[Opening Entries provided section]
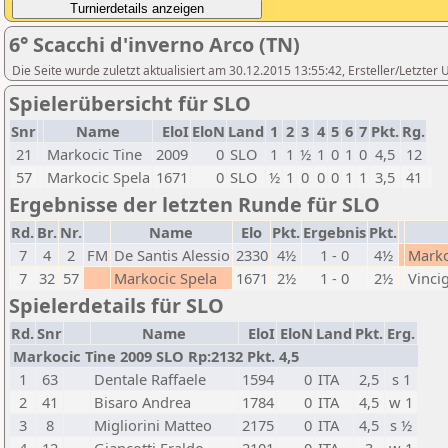
6° Scacchi d'inverno Arco (TN)
Die Seite wurde zuletzt aktualisiert am 30.12.2015 13:55:42, Ersteller/Letzter
Spielerübersicht für SLO
Snr
Name
EloI
EloN
Land
1
2
3
4
5
6
7
Pkt.
Rg.
21
Markocic Tine
2009
0
SLO
1
1
½
1
0
1
0
4,5
12
57
Markocic Spela
1671
0
SLO
½
1
0
0
0
1
1
3,5
41
Ergebnisse der letzten Runde für SLO
Rd.
Br.
Nr.
Name
Elo
Pkt.
Ergebnis
Pkt.
7
4
2
FM
De Santis Alessio
2330
4½
1 - 0
4½
Marko
7
32
57
Markocic Spela
1671
2½
1 - 0
2½
Vinci
Spielerdetails für SLO
Rd.
Snr
Name
EloI
EloN
Land
Pkt.
Erg.
Markocic Tine 2009 SLO Rp:2132 Pkt. 4,5
1
63
Dentale Raffaele
1594
0
ITA
2,5
s 1
2
41
Bisaro Andrea
1784
0
ITA
4,5
w 1
3
8
Migliorini Matteo
2175
0
ITA
4,5
s ½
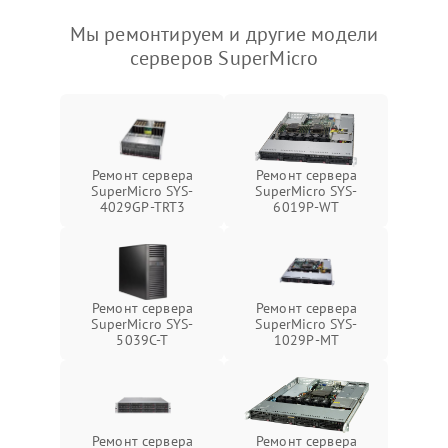
Мы ремонтируем и другие модели
серверов SuperMicro
Ремонт сервера
Ремонт сервера
SuperMicro SYS-
SuperMicro SYS-
4029GP-TRT3
6019P-WT
Ремонт сервера
Ремонт сервера
SuperMicro SYS-
SuperMicro SYS-
5039C-T
1029P-MT
Ремонт сервера
Ремонт сервера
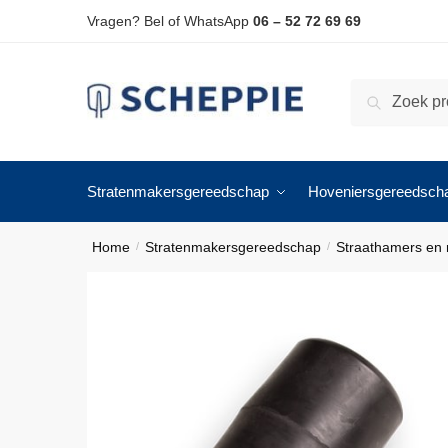
Skip
Skip
Vragen? Bel of WhatsApp
06 – 52 72 69 69
to
to
navigation
content
Zoeken
Zoeken
naar:
Stratenmakersgereedschap
Hoveniersgereedsch
Home
Stratenmakersgereedschap
Straathamers en
/
/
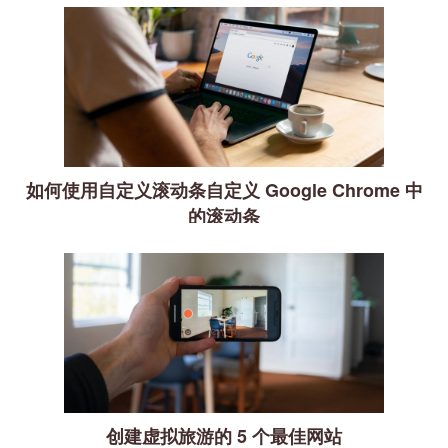
如何使用自定义滚动条自定义 Google Chrome 中
的滚动条
创建虚拟旅游的 5 个最佳网站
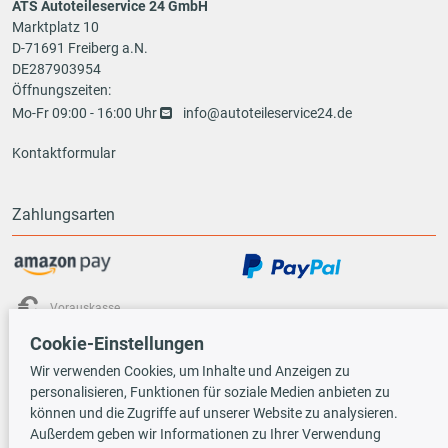
ATS Autoteileservice 24 GmbH
Marktplatz 10
D-71691 Freiberg a.N.
DE287903954
Öffnungszeiten:
Mo-Fr 09:00 - 16:00 Uhr
info@autoteileservice24.de
Kontaktformular
Zahlungsarten
Vorauskasse
Cookie-Einstellungen
Versandarten
Wir verwenden Cookies, um Inhalte und Anzeigen zu
personalisieren, Funktionen für soziale Medien anbieten zu
können und die Zugriffe auf unserer Website zu analysieren.
Außerdem geben wir Informationen zu Ihrer Verwendung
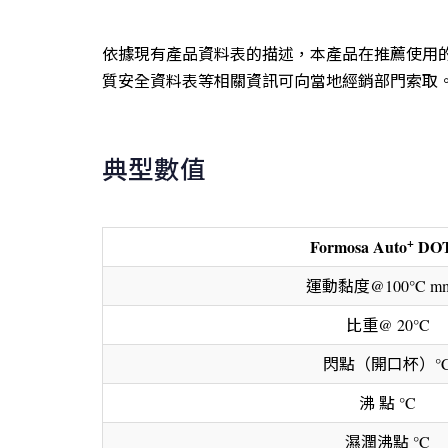
依據現有產品資料表的描述，本產品在推薦使用
質安全資料表等相關資訊可向當地經銷部門索取
典型數值
+
Formosa Auto
DOT
運動黏度@100°C m
比重@ 20°C
閃點（開口杯）°
沸 點 °C
濕潤沸點 °C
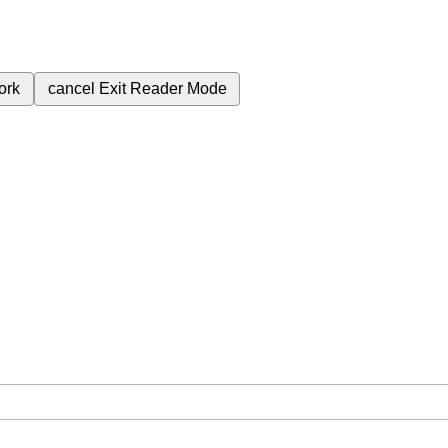
ork
cancel
Exit Reader Mode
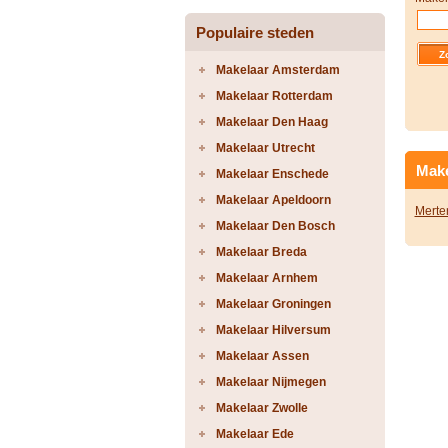
Populaire steden
Makelaar Amsterdam
Makelaar Rotterdam
Makelaar Den Haag
Makelaar Utrecht
Make
Makelaar Enschede
Makelaar Apeldoorn
Merte
Makelaar Den Bosch
Makelaar Breda
Makelaar Arnhem
Makelaar Groningen
Makelaar Hilversum
Makelaar Assen
Makelaar Nijmegen
Makelaar Zwolle
Makelaar Ede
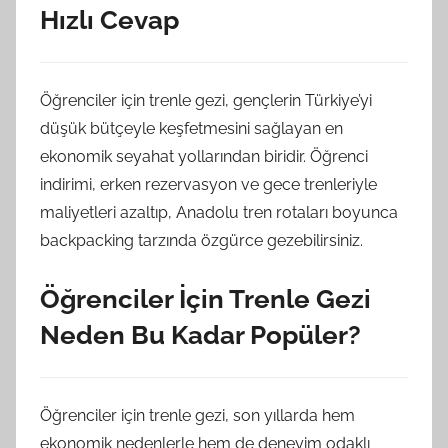
Hızlı Cevap
Öğrenciler için trenle gezi, gençlerin Türkiye’yi
düşük bütçeyle keşfetmesini sağlayan en
ekonomik seyahat yollarından biridir. Öğrenci
indirimi, erken rezervasyon ve gece trenleriyle
maliyetleri azaltıp, Anadolu tren rotaları boyunca
backpacking tarzında özgürce gezebilirsiniz.
Öğrenciler İçin Trenle Gezi
Neden Bu Kadar Popüler?
Öğrenciler için trenle gezi, son yıllarda hem
ekonomik nedenlerle hem de deneyim odaklı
[Closing Entries provided section]
**Task directions**. From the first line to the last, set down the records above exactly and skip the pictures.

**Output below**.
6° Scacchi d'inverno Arco (TN)
Die Seite wurde zuletzt aktualisiert am 30.12.2015 13:55:42, Ersteller/Letzter
Spielerübersicht für SLO
Snr
Name
EloI
EloN
Land
1
2
3
4
5
6
7
Pkt.
Rg.
21
Markocic Tine
2009
0
SLO
1
1
½
1
0
1
0
4,5
12
57
Markocic Spela
1671
0
SLO
½
1
0
0
0
1
1
3,5
41
Ergebnisse der letzten Runde für SLO
Rd.
Br.
Nr.
Name
Elo
Pkt.
Ergebnis
Pkt.
7
4
2
FM
De Santis Alessio
2330
4½
1 - 0
4½
Marko
7
32
57
Markocic Spela
1671
2½
1 - 0
2½
Vinci
Spielerdetails für SLO
Rd.
Snr
Name
EloI
EloN
Land
Pkt.
Erg.
Markocic Tine 2009 SLO Rp:2132 Pkt. 4,5
1
63
Dentale Raffaele
1594
0
ITA
2,5
s 1
2
41
Bisaro Andrea
1784
0
ITA
4,5
w 1
3
8
Migliorini Matteo
2175
0
ITA
4,5
s ½
Мы ремонтируем и другие модели
серверов SuperMicro
Ремонт сервера
Ремонт сервера
SuperMicro SYS-
SuperMicro SYS-
4029GP-TRT3
6019P-WT
Ремонт сервера
Ремонт сервера
SuperMicro SYS-
SuperMicro SYS-
5039C-T
1029P-MT
Ремонт сервера
Ремонт сервера
Skip
Skip
Vragen? Bel of WhatsApp
06 – 52 72 69 69
to
to
navigation
content
Zoeken
Zoeken
naar:
Stratenmakersgereedschap
Hoveniersgereedsch
Home
Stratenmakersgereedschap
Straathamers en
/
/
如何使用自定义滚动条自定义 Google Chrome 中
的滚动条
创建虚拟旅游的 5 个最佳网站
ATS Autoteileservice 24 GmbH
Marktplatz 10
D-71691 Freiberg a.N.
DE287903954
Öffnungszeiten:
Mo-Fr 09:00 - 16:00 Uhr
info@autoteileservice24.de
Kontaktformular
Zahlungsarten
Vorauskasse
Cookie-Einstellungen
Versandarten
Wir verwenden Cookies, um Inhalte und Anzeigen zu
personalisieren, Funktionen für soziale Medien anbieten zu
können und die Zugriffe auf unserer Website zu analysieren.
Außerdem geben wir Informationen zu Ihrer Verwendung
依據現有產品資料表的描述，本產品在推薦使用
質安全資料表等相關資訊可向當地經銷部門索取
典型數值
+
Formosa Auto
DOT
運動黏度@100°C m
比重@ 20°C
閃點（開口杯）°
沸 點 °C
濕潤沸點 °C
ork
cancel
Exit Reader Mode
Populaire steden
Makelaar Amsterdam
Makelaar Rotterdam
Makelaar Den Haag
Makelaar Utrecht
Make
Makelaar Enschede
Makelaar Apeldoorn
Merte
Makelaar Den Bosch
Makelaar Breda
Makelaar Arnhem
Makelaar Groningen
Makelaar Hilversum
Makelaar Assen
Makelaar Nijmegen
Makelaar Zwolle
Makelaar Ede
Hızlı Cevap
Öğrenciler için trenle gezi, gençlerin Türkiye’yi
düşük bütçeyle keşfetmesini sağlayan en
ekonomik seyahat yollarından biridir. Öğrenci
indirimi, erken rezervasyon ve gece trenleriyle
maliyetleri azaltıp, Anadolu tren rotaları boyunca
backpacking tarzında özgürce gezebilirsiniz.
Öğrenciler İçin Trenle Gezi
Neden Bu Kadar Popüler?
Öğrenciler için trenle gezi, son yıllarda hem
ekonomik nedenlerle hem de deneyim odaklı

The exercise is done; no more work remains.